# Table of contents
- [About Rid-kit](#about-rid-kit)
- [Use Rid-kit with Bohrium k8s](#use-rid-kit-with-bohrium-k8s)
- [Quick Start](#quick-start)
- [Use Rid-kit with Local k8s](#use-rid-kit-with-local-k8s)
- [Use Rid-kit without k8s environment](#use-rid-kit-without-k8s-environment)
- [Main procedure of RiD](#main-procedure-of-rid)
- [Preparing files in the input directory](#preparing-files-in-the-input-directory)
- [Configure simulations](#configure-simulations)
- [Configure machine resources](#configure-machine-resources)
- [Download files](#download-files-from-the-workflow)
- [Configure MCMC dimension reduction](#configure-mcmc)
- [Installation of environment on Slurm](#installation-of-environment-on-slurm)
- [Installation with DeepMD potential support](#installation-with-deepmd-potential-support)
- [Troubleshooting](#troubleshooting)
# About Rid-kit
Rid-kit is a package written in Python, designed to do enhanced sampling using reinforced dynamics.
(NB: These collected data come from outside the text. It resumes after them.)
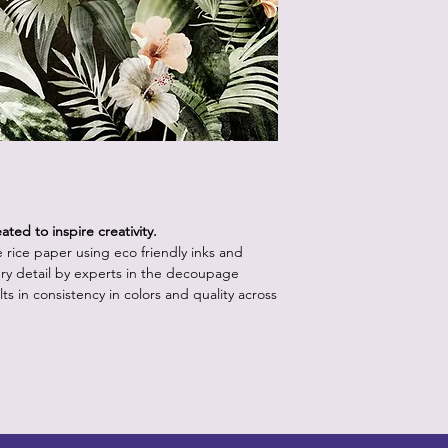
How to Use:
Start with a clean,
white or light pa
vibrancy as the p
Position the rice 
worry about crease
will come out onc
Using the decou
your retailer, app
lifting up a sectio
medium with water.
ted to inspire creativity.
bristles.
le rice paper using eco friendly inks and
Continue step 3 un
ry detail by experts in the decoupage
the paper is posit
ts in consistency in colors and quality across
underneath the p
medium.
Apply a layer of 
the piece, starti
outward to releas
brush into the pap
more than one or 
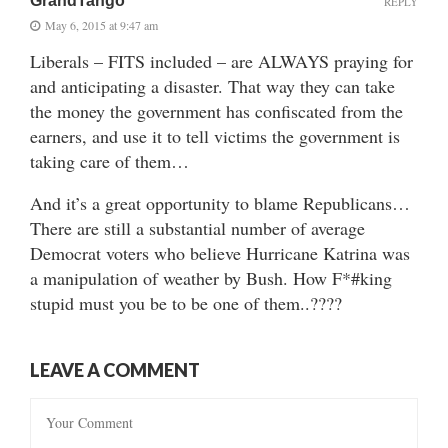
GrandTango
REPLY
May 6, 2015 at 9:47 am
Liberals – FITS included – are ALWAYS praying for
and anticipating a disaster. That way they can take
the money the government has confiscated from the
earners, and use it to tell victims the government is
taking care of them…
And it’s a great opportunity to blame Republicans…
There are still a substantial number of average
Democrat voters who believe Hurricane Katrina was
a manipulation of weather by Bush. How F*#king
stupid must you be to be one of them..????
LEAVE A COMMENT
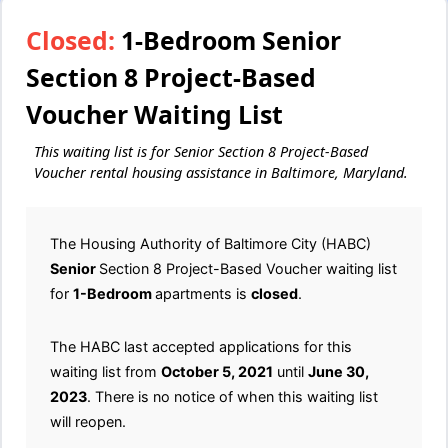
Closed:
1-Bedroom Senior
Section 8 Project-Based
Voucher Waiting List
This waiting list is for Senior Section 8 Project-Based
Voucher rental housing assistance in Baltimore, Maryland.
The Housing Authority of Baltimore City (HABC)
Senior
Section 8 Project-Based Voucher waiting list
for
1-Bedroom
apartments is
closed
.
The HABC last accepted applications for this
waiting list from
October 5, 2021
until
June 30,
2023
. There is no notice of when this waiting list
will reopen.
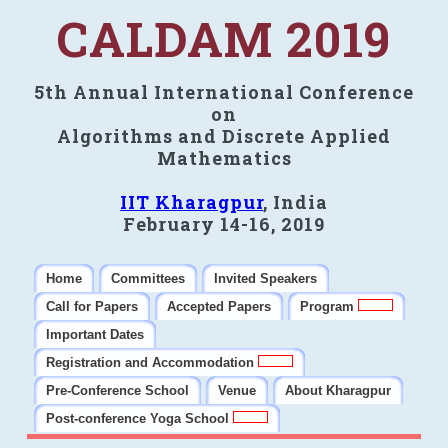
CALDAM 2019
5th Annual International Conference
on
Algorithms and Discrete Applied
Mathematics
IIT Kharagpur
, India
February 14-16, 2019
Home
Committees
Invited Speakers
Call for Papers
Accepted Papers
Program
Important Dates
Registration and Accommodation
Pre-Conference School
Venue
About Kharagpur
Post-conference Yoga School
It aims to learn the free energy surface on the fly during MD run, and uses it as the bias potential during the next MD run. Its advantage is the ability to use a large number of CVs (100), thus can be used to simulate conformational changes of big molecules such as in the problem of protein folding.
Rid-kit is based on [dflow](https://github.com/deepmodeling/dflow), one can decide whether to use a k8s environment to run a workflow. It is recommended to use k8s environment to run the workflow unless it is not doable anyway.
For more information, check the [documentation](https://rid-kit-dflow.readthedocs.io/en/latest/).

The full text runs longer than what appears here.